On a beau se féliciter de vivre un retour à la normale à l’école, malgré une pandémie en sourdine, les signes avant-coureurs laissent présager une année scolaire très difficile. Si les deux premières années de pandémie nous ont tous confrontés aux failles du réseau de la santé, on dirait bien que la désorganisation s’est installée solide dans le réseau de l’éducation où la pénurie de main-d’œuvre fait maintenant craindre le pire dans un secteur où, justement, le pire ne devrait jamais survenir. À quelques jours de la rentrée, les signaux d’alarme étaient au rouge. Le ministre de l’Éducation, François Roberge, confirmait qu’il manquait encore l’équivalent de 500 enseignants à temps plein dans les écoles du Québec, donc des centaines et des centaines de pourcentages de postes à pourvoir, pavant la voie à une explosion du nombre de profs non qualifiés dans le réseau scolaire.

Les discours des directions d’école et de la Fédération des syndicats de l’enseignement (FSE-CSQ) étaient une octave plus alarmiste. Elle estimait que la pénurie serait deux fois plus importante que le discours officiel en prenant en considération les contrats ainsi que les postes à temps partiel vacants. Localement, les paroles du directeur général du Centre de services scolaire de Saint-Hyacinthe se voulaient rassurantes, mais pas tant que ça.

Le capitaine du bateau ne peut quand même pas donner l’impression d’être aux commandes du Titanic. On sent toutefois que les marins autour de lui doivent ramer pas à peu près pour tenir le navire à flot. À l’aube de la rentrée, Jean-Pierre Bédard confiait au COURRIER qu’il restait encore des postes à pourvoir en enseignement dans ses écoles qu’il comptait combler au terme de blitz d’embauches. Vu l’urgence du moment, on croit comprendre que le prérequis minimal pour retenir l’attention du service des ressources humaines et hériter d’un groupe ou d’une classe était d’avoir un baccalauréat en n’importe quoi. J’exagère à peine.
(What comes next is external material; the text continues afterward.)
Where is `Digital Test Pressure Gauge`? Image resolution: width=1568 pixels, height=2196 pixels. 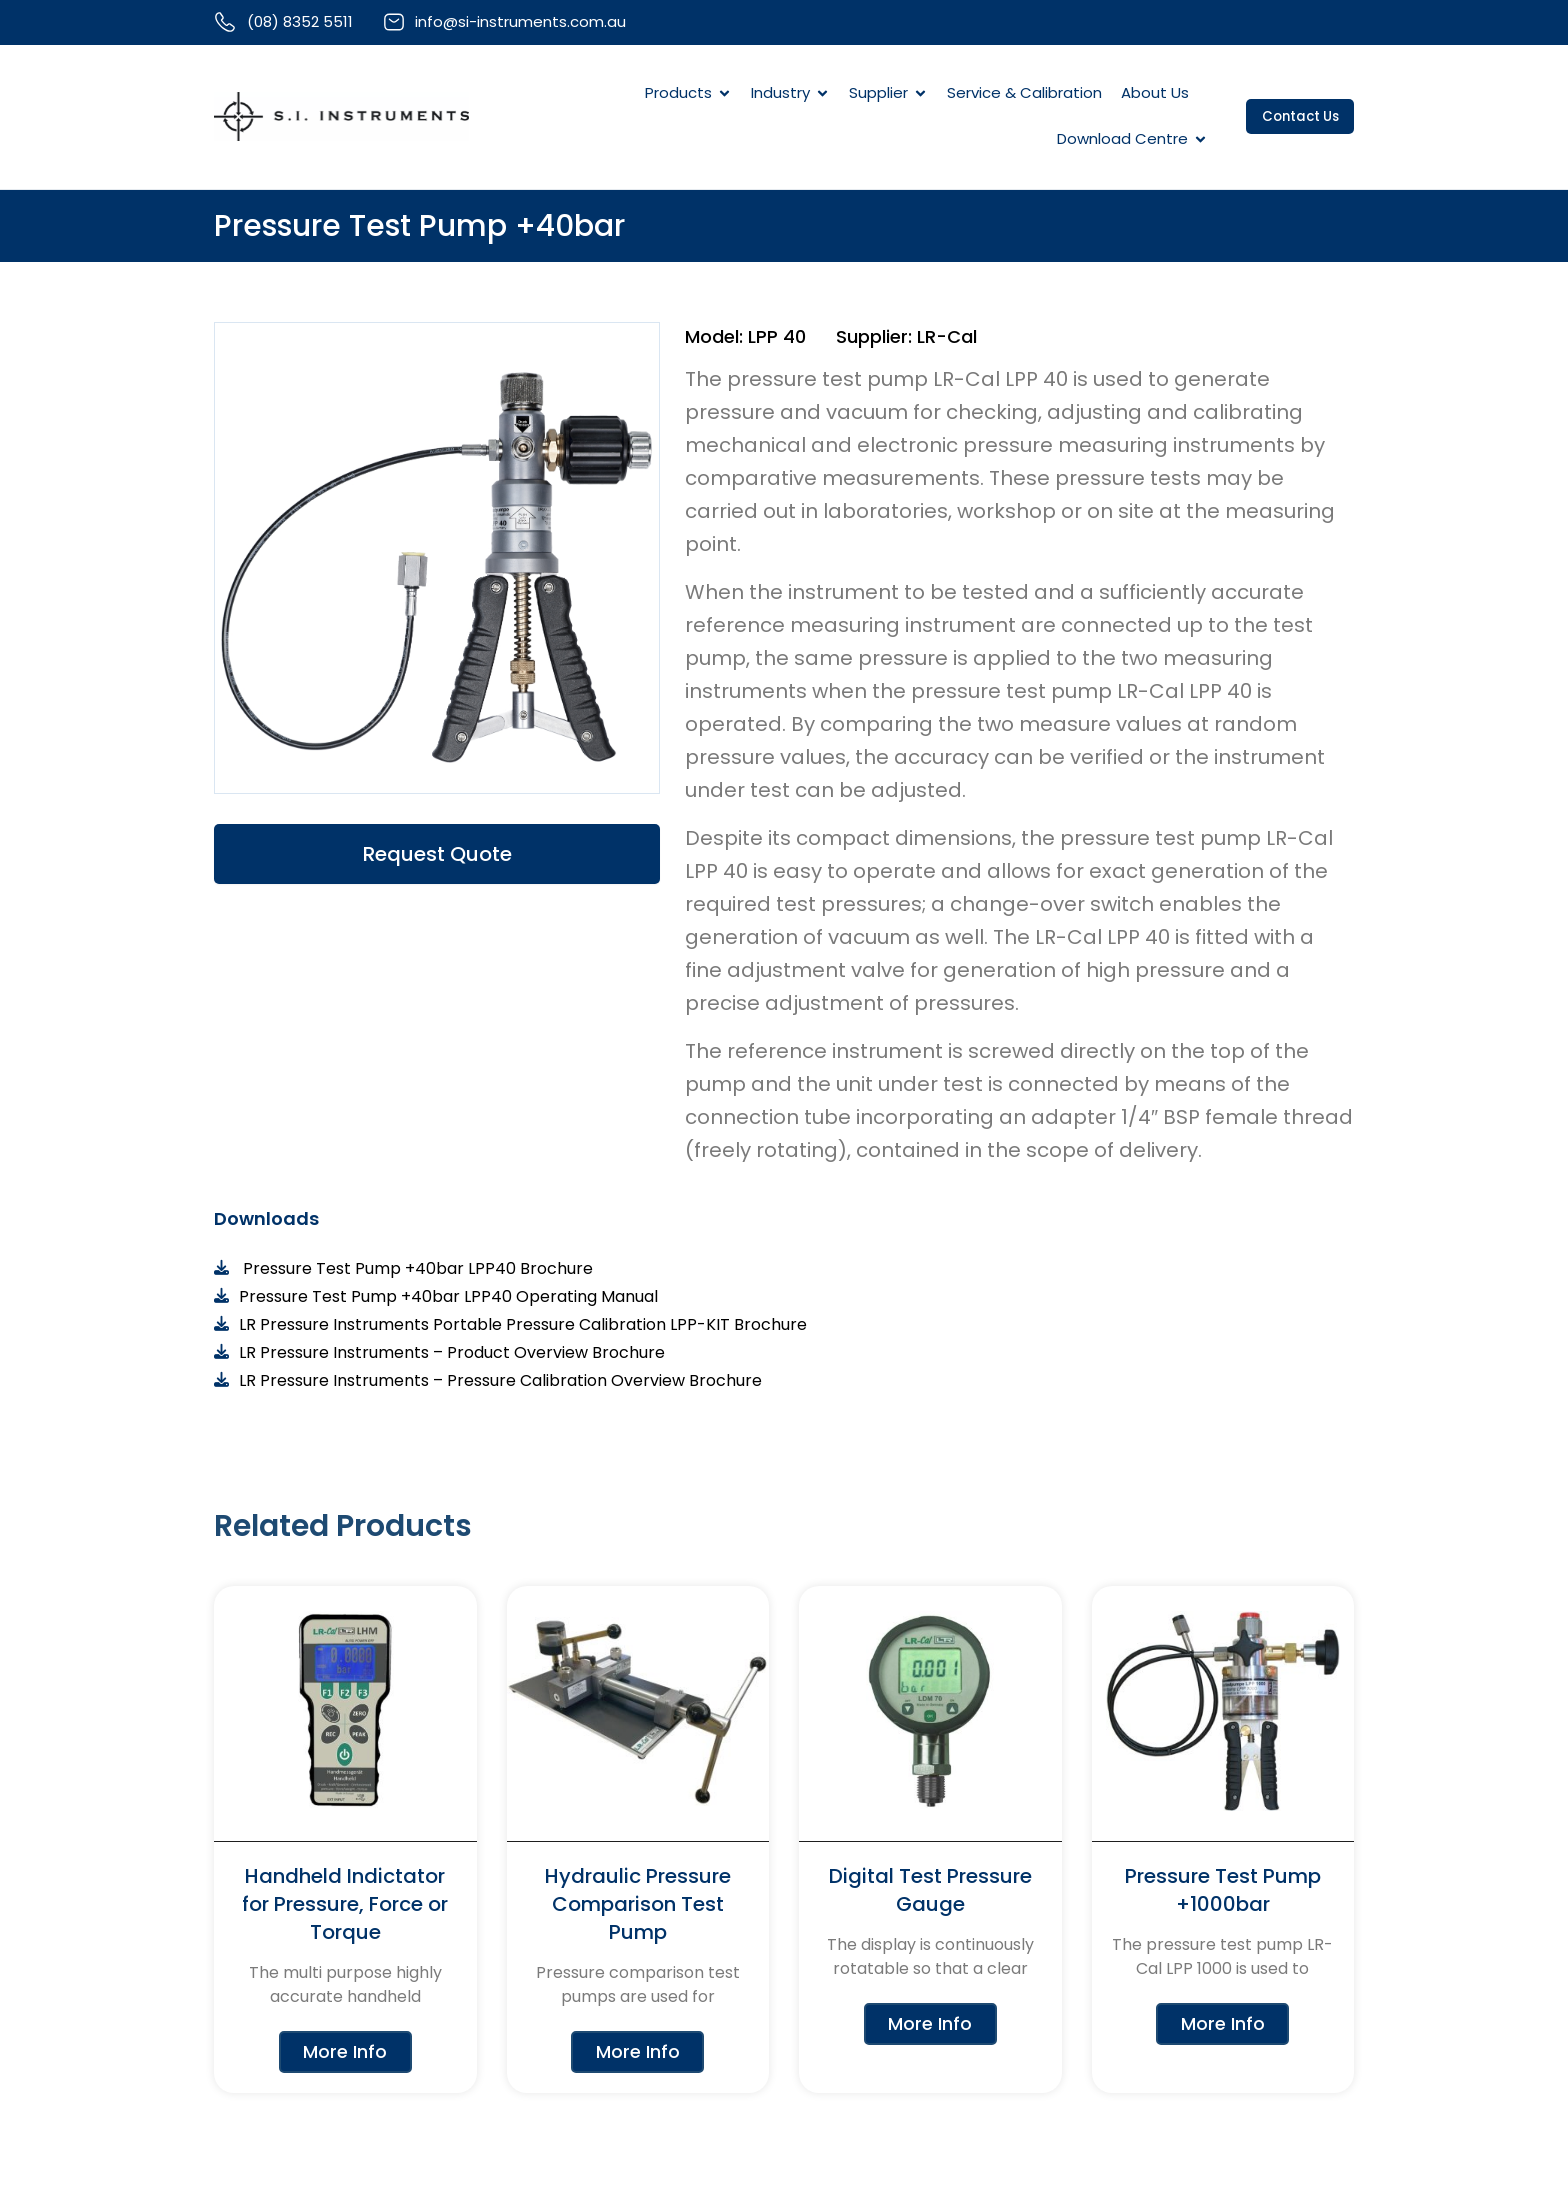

Au cours du week-end précédent la rentrée, le CSSSH en était encore à recruter des enseignants en adaptation scolaire, au primaire et au secondaire, sans parler des postes vacants en conciergerie, de secrétariat ou de technicien en éducation spécialisée, bien que la priorité, on le comprend bien, était de pourvoir les postes en enseignement.

Toutes les écoles secondaires de Saint-Hyacinthe en étaient à essayer de dénicher des profs d’anglais, de mathématiques, de sciences, de français, alouette. Sans parler des centaines de postes qu’il fallait pourvoir dans les services de garde. Vous l’aurez compris, l’année pourrait être longue et pénible.

L’idée de cet éditorial n’est pas tant de vous alarmer. Plutôt de vous sensibiliser à une réalité : ça ne va pas bien du tout dans le monde de l’éducation, pas plus que dans le secteur de la santé. Et si je peux me permettre d’adapter les belles paroles de Karl Tremblay, des Cowboys fringants, j’aime pas ça savoir que nos écoles tiennent avec d’la broche.

Les vocations se font rares, les gens qui s’y retrouvent sont peu ou pas assez valorisés et les besoins immenses. Une réflexion en profondeur s’impose et toutes les idées sont les bienvenues. Ça tombe bien, la rentrée 2022 coïncide avec le lancement de la campagne électorale. Je vous invite donc à tendre l’oreille aux propositions des différents partis en matière d’éducation. En ce qui me concerne, c’est beaucoup plus essentiel à l’avenir de la nation québécoise qu’un troisième lien dans le coin de Québec, que ledit lien prenne la forme d’un pont ou d’un tunnel. Je dis ça, je dis rien.